Cellular antioxidant activity

The cellular antioxidant activity of PVP was measured using the CAA assay. Cellular antioxidant activity assay has been considered as a more biological relevant assay than the common chemical antioxidant activity assays in the measurement of antioxidant activities of food, phytochemicals, and dietary supplements. In term of CAA assay, the formation of dichlorofluorescein by ABAP-generated peroxyl radicals in human hepatocarcinoma HepG2 cells can be retarded in the presence of antioxidants. The decrease in cellular fluorescence when compared to the control cells indicates the antioxidant capacity of the samples [39]. Until today, there have been no reports on the use of the CAA assay on polysaccharides from Prunella vulgaris. The analysis of the CAA assay showed that the IC50 values of the PVP and QE were 373 µg/mL and 4.25 µmol/L, respectively. The CAA value of PVP was 11.4 ± 1.2 µmol QE/g DW, indicating that PVP showed a good antioxidant activity within cells.

Antiproliferative activity

The HepG2, SGC-7901, MCF-7, and L02 cells were chosen to investigate the cytotoxicity of PVP. As shown in Table 5, it could be concluded that PVP exhibited stronger antiproliferative activities on the selected cancer cells than the normal cells. The cytotoxicities to HepG2, SGC-7901, and MCF-7 cells increased in a dose-dependent manner within the tested concentration ranges. At the concentration of 2.0 mg/mL, the levels of growth-inhibitory effects on HepG2, SGC-7901, and MCF-7 cells were 51.2, 35.2, and 31.8 %, respectively.
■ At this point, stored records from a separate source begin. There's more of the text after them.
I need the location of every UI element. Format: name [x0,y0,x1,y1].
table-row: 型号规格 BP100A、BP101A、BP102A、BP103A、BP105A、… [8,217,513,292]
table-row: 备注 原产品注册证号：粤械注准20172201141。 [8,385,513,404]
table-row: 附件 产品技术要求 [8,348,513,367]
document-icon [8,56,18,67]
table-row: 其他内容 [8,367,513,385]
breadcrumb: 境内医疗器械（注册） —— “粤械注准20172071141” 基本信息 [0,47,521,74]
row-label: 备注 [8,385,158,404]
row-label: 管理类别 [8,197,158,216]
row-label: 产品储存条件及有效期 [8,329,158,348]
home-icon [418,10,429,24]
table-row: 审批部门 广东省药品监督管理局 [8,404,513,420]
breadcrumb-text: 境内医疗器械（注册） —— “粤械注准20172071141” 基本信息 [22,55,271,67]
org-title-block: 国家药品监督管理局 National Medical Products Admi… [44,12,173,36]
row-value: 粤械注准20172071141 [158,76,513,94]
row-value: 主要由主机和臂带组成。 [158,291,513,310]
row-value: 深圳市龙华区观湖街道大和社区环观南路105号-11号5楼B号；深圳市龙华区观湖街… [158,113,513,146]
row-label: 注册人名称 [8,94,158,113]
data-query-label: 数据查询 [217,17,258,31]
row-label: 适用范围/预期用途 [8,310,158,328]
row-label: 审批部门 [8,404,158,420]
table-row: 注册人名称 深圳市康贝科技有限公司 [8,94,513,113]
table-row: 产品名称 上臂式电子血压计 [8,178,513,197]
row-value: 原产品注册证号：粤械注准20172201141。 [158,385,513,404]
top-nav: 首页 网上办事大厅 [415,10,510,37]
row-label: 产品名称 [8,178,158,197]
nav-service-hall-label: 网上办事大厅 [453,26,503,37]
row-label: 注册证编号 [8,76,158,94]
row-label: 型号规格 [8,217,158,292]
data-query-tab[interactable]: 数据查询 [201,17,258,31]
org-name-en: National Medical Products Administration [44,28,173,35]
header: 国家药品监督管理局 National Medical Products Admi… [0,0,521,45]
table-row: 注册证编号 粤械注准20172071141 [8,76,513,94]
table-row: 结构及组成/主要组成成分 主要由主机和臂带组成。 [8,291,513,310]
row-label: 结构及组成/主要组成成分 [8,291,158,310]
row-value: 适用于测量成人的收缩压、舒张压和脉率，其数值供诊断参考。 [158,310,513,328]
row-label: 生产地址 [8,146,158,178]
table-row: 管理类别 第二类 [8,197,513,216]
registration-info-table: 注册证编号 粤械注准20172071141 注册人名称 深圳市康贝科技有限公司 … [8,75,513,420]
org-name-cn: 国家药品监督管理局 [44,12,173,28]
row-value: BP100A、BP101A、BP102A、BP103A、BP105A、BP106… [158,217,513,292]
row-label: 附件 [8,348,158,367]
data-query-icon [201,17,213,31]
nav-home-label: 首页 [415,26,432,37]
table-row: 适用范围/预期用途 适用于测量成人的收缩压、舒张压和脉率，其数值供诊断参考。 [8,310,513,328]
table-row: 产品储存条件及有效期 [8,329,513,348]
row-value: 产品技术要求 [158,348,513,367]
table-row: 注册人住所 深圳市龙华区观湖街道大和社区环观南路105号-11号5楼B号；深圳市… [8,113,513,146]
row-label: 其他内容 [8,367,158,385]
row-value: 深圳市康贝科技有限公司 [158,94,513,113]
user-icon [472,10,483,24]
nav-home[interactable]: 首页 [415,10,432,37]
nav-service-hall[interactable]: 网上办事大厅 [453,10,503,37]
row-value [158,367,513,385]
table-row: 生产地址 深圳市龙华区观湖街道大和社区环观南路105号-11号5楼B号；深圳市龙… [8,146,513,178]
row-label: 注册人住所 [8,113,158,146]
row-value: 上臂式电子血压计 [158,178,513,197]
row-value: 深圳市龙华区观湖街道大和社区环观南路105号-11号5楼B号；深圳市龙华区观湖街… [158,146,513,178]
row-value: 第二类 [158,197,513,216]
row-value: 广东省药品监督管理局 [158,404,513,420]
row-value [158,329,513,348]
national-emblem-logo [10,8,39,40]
However, the L02 cell viability was above 90 % at the concentrations tested, indicating that PVP had no cytotoxicity against normal liver L02 cell [40]. It has been reported that the antitumor activity of polysaccharide might depend on its monosaccharide composition, molecular weight, structure of the polymeric backbone, and content of protein [13, 41]. Recent studies have demonstrated that (1→3)-β-glucans had strong anticancer effects [10, 42]. In this study, PVP had strong antiproliferative activities against cancer cells, which might be due to the existence of (1→3)-glucans in PVP. However, the mechanisms of polysaccharides against cancer cells are complex and not fully elucidated. Xu et al. [41] demonstrated that polysaccharides with higher antioxidant activities had higher antitumor activities. Choi et al. [14] reported that the antimetastatic effect of aqueous extract isolated from P. vulgaris is mediated through the suppression of MMP-9 expression by the inhibition of NF-kB via ERK1/2 signaling pathway. Bao et al. [43] reported that the antitumor activity of a polysaccharide from Artemisia argyi might be associated with its immunomodulatory effects. However, the mechanism for the antiproliferative activity of polysaccharide from P. vulgaris is still not fully understood and needs further study.
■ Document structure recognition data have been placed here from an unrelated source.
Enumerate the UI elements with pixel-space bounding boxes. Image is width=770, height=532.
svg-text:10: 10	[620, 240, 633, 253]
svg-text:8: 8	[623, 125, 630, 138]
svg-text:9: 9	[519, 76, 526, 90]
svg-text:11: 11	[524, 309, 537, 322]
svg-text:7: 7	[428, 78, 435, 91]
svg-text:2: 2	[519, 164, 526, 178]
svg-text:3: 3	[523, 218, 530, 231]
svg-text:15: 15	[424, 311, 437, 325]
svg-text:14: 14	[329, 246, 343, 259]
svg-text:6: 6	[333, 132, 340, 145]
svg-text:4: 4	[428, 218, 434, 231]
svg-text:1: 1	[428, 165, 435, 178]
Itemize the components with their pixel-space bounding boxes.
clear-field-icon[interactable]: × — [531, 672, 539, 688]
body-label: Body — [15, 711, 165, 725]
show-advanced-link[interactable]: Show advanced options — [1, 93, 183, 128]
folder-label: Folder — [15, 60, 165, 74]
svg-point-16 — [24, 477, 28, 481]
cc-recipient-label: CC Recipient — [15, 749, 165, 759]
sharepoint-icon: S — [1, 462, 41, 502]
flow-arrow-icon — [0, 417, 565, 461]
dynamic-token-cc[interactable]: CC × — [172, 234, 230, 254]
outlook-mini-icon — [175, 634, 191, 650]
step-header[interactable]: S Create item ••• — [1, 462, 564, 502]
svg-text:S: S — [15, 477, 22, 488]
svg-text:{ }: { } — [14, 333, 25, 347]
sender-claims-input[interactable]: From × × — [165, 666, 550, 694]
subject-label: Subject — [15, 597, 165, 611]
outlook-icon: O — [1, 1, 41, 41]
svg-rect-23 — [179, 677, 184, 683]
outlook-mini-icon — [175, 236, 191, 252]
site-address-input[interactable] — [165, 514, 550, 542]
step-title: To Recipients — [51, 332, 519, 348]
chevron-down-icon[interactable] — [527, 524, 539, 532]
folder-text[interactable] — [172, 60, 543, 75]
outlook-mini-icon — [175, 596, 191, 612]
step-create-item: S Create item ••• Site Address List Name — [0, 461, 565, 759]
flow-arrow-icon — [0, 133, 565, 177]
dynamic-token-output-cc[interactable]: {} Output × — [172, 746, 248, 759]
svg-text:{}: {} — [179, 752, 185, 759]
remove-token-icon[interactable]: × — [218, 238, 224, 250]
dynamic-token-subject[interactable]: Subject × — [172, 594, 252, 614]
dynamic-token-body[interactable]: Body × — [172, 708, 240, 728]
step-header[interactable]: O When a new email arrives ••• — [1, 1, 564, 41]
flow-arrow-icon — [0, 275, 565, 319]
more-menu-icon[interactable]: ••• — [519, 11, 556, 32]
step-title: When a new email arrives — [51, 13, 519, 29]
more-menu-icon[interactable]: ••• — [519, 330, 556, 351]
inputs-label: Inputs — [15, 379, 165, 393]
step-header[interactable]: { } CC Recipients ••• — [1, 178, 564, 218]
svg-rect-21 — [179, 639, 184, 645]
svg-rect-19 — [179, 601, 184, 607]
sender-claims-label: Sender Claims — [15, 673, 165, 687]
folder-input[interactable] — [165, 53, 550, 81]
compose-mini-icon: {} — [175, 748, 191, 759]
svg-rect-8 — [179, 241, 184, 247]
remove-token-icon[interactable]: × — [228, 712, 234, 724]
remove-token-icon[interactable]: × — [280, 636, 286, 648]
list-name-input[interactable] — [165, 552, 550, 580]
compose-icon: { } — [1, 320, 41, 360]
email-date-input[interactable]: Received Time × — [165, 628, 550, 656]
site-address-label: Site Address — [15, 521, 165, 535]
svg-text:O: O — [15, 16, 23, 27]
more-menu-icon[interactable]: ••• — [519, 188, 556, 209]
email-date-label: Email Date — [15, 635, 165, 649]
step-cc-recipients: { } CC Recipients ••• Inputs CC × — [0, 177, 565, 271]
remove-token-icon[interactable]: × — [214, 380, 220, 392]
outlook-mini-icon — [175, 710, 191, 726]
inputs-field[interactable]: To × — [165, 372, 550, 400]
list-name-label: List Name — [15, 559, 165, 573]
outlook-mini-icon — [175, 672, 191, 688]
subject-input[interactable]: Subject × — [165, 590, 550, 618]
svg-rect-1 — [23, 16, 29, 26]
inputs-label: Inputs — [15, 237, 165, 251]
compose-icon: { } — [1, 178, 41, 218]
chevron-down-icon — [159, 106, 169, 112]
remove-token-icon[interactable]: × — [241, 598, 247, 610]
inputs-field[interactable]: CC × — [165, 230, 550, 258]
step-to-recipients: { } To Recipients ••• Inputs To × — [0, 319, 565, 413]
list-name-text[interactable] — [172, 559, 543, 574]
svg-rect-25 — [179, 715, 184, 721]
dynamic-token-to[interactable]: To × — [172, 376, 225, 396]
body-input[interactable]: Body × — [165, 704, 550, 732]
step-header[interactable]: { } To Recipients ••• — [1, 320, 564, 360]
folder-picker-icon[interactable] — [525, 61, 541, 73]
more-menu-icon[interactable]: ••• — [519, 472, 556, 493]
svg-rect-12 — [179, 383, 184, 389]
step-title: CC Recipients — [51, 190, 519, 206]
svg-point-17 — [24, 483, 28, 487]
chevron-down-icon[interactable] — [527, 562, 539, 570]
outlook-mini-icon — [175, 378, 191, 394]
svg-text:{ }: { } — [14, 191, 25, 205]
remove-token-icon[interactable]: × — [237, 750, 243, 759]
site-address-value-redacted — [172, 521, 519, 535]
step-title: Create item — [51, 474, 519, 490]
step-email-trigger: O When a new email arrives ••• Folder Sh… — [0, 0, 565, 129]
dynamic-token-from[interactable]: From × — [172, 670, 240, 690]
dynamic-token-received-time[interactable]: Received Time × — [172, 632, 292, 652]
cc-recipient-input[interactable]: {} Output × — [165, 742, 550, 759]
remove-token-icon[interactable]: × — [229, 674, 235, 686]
Table 5 Antiproliferative activity of PVP
Full size table

Conclusions

The response surface methodology was proved to be useful for the optimization of ultrasonic extraction of polysaccharides from P. vulgaris. The maximum yield of polysaccharides was obtained at ultrasonic power 211.6 W, time 50.1 min, and temperature 70.0 °C. In order to facilitate the operation, extraction conditions were adjusted as: ultrasonic power 210 W, time 50 min, and temperature 70 °C. Using this condition, the experimental yield was not significantly different from the predicted value. PVP comprised of rhamnose (2.8 %), arabinose (28.2 %), xylose (38.5 %), mannose (11.0 %), glucose (3.0 %), and galactose (16.5 %). PVP contained 1→ and 1→6 glycosidic linkages (48.0 %), 1→2 and 1→4 glycosidic linkages (8.1 %), and 1→3 glycosidic linkages (43.9 %). PVP exhibited good antioxidant and antiproliferative activities, which indicated that P. vulgaris has a potential application to promote health.